There appear to be potentially many downstream targets of FOXF1 including growth hormone variant (GHV), as utilized within our study during the luciferase assay, but also including members of the S1P/S1PR1 signaling pathway (43) and genes involved in lung development and angiogenesis (44). In mice, it has been shown that FoxF1 acts either independently or as part of a reciprocal pathway with BMP4 to trigger expression of Gata4, which itself forms part of a family of transcription factors important in development (45). It is often thought that the smooth muscle hypertrophy seen in IHPS is a result of failure of relaxation which suggests that FOXF1 normally inhibits the action of a downstream target. The identification of the specific targets of FOXF1 affected in this instance will be a major focus of our immediate future work.

There still remain many unanswered questions regarding the age and tissue specific nature of IHPS and function of FOXF1 in relation to this which are beyond the scope of this preliminary study but will need to be investigated further.

In summary, we have identified FOXF1 as a new disease gene for IHPS and suggest a novel biological pathway to be investigated to further our understanding of the disorder. The coexistence of a mutation in FOXF1 and IHPS also provides further evidence for a role for FOXF1 in embryonic, and possibly neonatal, development of the GI tract.

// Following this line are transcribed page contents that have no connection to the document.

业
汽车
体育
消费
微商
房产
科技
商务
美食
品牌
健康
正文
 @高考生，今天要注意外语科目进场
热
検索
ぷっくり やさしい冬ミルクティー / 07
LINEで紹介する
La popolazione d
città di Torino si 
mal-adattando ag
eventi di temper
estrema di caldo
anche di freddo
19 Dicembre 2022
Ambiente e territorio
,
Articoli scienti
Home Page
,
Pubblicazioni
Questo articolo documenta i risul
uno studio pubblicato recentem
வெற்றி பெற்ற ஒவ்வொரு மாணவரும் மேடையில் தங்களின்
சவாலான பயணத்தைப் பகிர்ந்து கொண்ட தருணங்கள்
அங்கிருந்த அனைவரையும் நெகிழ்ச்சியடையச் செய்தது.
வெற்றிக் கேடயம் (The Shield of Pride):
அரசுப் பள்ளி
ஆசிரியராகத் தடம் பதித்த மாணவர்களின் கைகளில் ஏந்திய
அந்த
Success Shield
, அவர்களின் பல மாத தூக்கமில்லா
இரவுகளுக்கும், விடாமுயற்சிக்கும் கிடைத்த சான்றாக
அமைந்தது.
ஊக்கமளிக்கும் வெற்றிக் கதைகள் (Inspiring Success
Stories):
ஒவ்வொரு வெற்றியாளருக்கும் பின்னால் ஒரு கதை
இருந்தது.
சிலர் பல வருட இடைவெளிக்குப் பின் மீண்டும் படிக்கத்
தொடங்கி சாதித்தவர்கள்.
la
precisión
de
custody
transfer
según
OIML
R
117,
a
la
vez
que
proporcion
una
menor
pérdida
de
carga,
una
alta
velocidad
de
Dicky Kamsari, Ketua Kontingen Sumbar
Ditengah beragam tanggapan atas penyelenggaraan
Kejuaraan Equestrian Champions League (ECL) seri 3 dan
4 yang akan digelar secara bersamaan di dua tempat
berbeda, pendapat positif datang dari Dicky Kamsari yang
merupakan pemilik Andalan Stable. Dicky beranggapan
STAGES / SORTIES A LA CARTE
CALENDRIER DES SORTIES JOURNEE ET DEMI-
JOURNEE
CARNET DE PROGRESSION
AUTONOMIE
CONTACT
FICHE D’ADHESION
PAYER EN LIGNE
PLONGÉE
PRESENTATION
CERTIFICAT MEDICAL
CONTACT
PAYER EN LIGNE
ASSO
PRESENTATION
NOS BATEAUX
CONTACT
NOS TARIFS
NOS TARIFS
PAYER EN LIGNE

Supplemental Data Description

Supplementary data contains four tables pertaining to: the SNPs and microsatellites which constitute the associated haplotype across chromosome 16q24.3; and details of the variants identified through resequencing of FOXF1, FOXC2 and FOXL1. Two figures are also within the Supplementary data: a figure showing the wildtype sequence around the variant and the variant in heterozygous state; and a figure showing conservation of the residue affected by the variant in FOXF1 across the different FOX proteins.

Accession Numbers

The identified variant has been submitted to dbSNP and has recently been given an identifier: rs672601295.

Statement of Financial Support

No extramural financial support was received in support of this work.

Disclosure

None of the authors have any conflict of interest, financial or otherwise, to declare.